Data collection. The test was administered individually and orally and followed Tinkham's original. The learners first heard all the L1 - artificial L2 word-pairs before the trials commenced. During the trials the L1 word was said, then there was a gap of three seconds before the sound of a bell and then the artificial L2 word corresponding to other half of the word-pair was said, thus the subject heard each word-pair and was given a chance to learn at each trial. There was a 2 second pause between items within trials and a 5 second pause between trials. For example, the subjects heard 'ame' (the L1 word) then there was a gap of three seconds before which the subject was required to remember and say the L2 artificial word (in this case 'uchen'), then they heard the sound of the bell and then the corresponding L2 artificial word 'uchen' was given. Then there was a gap of two seconds before the next pair until all words in a set of 6 word-pairs had been met. This set of six word-pairings constituted one trial. The sequence then commenced again with a different word-pairing order as outlined above.

The criterion for learning the word-pair was to correctly say the word corresponding to the L1 word before the bell. Exact pronunciation was not demanded as some of the subjects could not easily distinguish some sounds. For example, if a subject said 'ithpa' instead of 'ifpa' it was accepted if their pronunciation was consistently close to the original over 2 trials. The criterion for learning a set of words (either the related or unrelated words) was met when the subject was able to say all the words in a set before the bell in a single trial. When the criterion for one set, either related or unrelated had been met, the number of trials taken was silently recorded. The test continued until the second set of words had all been learned and that number of trials was recorded. The subjects were then instructed that the test had finished.

Before the test, the subjects were told that it was the words that were being tested and not the person. They were given an example and a practice test of three words so that they could become comfortable with the procedure. No discussion of the reason for the experiment was given until after the test was administered.

The means from experiment 1 are presented below in Table 1.

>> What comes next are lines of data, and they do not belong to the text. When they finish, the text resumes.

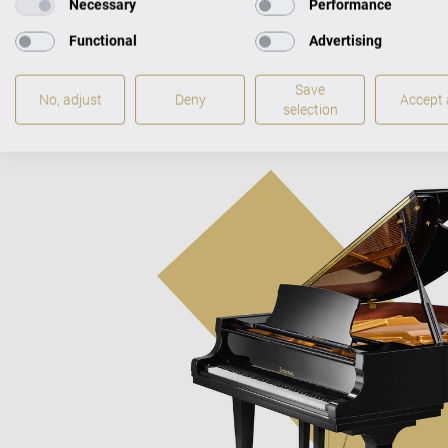
Necessary
Performance
Functional
Advertising
Save
No, adjust
Deny
Accept a
selection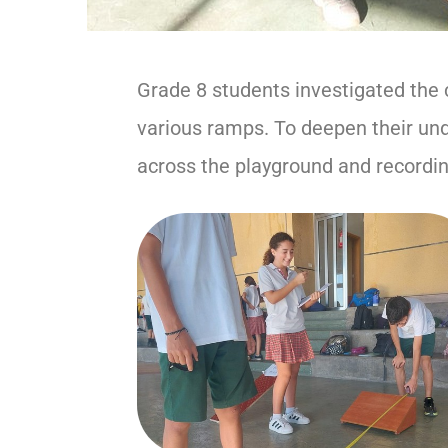
Grade 8 students investigated the 
various ramps. To deepen their und
across the playground and recordin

Table 1. Trials taken to learn a set completely.
Semantic relatedness
Form Related Unrelated
Form A 11.8 (5.0) 6.4 (2.5)
Form B 10.3 (3.4) 7.9 (3.0)
Overall 11.3 (4.2) 7.2 (2.8)

* Standard deviations are in parenthesis.

Data for the two variables (form and relatedness) were analyzed using a 2 (relatedness vs unrelatedness) x 2 (Form A vs Form B) multivariate analysis of variance (MANOVA) with relatedness as a within-subjects variable and form as a between-subjects variable. A significant main effect was found for relatedness F (1, 18) = 18.9, p .001. That is, unrelated words required fewer trials to learn than did related words. No effect was found for form F (1, 18) p .85 or for the interaction between form and relatedness F (1, 18) p 0.21. The results indicate that the subjects learned three word-pairs that were related more slowly than three word-pairs that were unrelated. Very roughly it was half as difficult again to learn a related set compared to an unrelated set. The results will be discussed below.

Experiment 2.

Experiment 1 consisted of 2 sets of 3 word-pairs. Experiment 2 consisted of two sets of 6 word-pairs to be learned (see the appendix). One set of the words shared a common superordinate concept (fruit) and were labelled the 'related words'. The other six words did not share a common superordinate concept and were labelled the 'unrelated words'. The intention of this experiment was to determine which of the two sets of words were learned faster.

The subjects. The same subjects were used as in Experiment 1.

The instrument. The trials to criterion test outlined in Experiment 1 was administered to see which of the two sets were learned first. The same conditions for pronunciation, form and word ordering within trials were also met as in Experiment 1.

Controls. As in Experiment 1, word-pairs in one set were reversed in the other set, thus two forms were used. The word-pairings in Experiment 2 were also altered so they did not appear consecutively nor in the same order. To ensure there was no effect for order (that is the related word before the unrelated words) the two sets were alternated. The related test was administered first on half the occasions and was administered second on the other half.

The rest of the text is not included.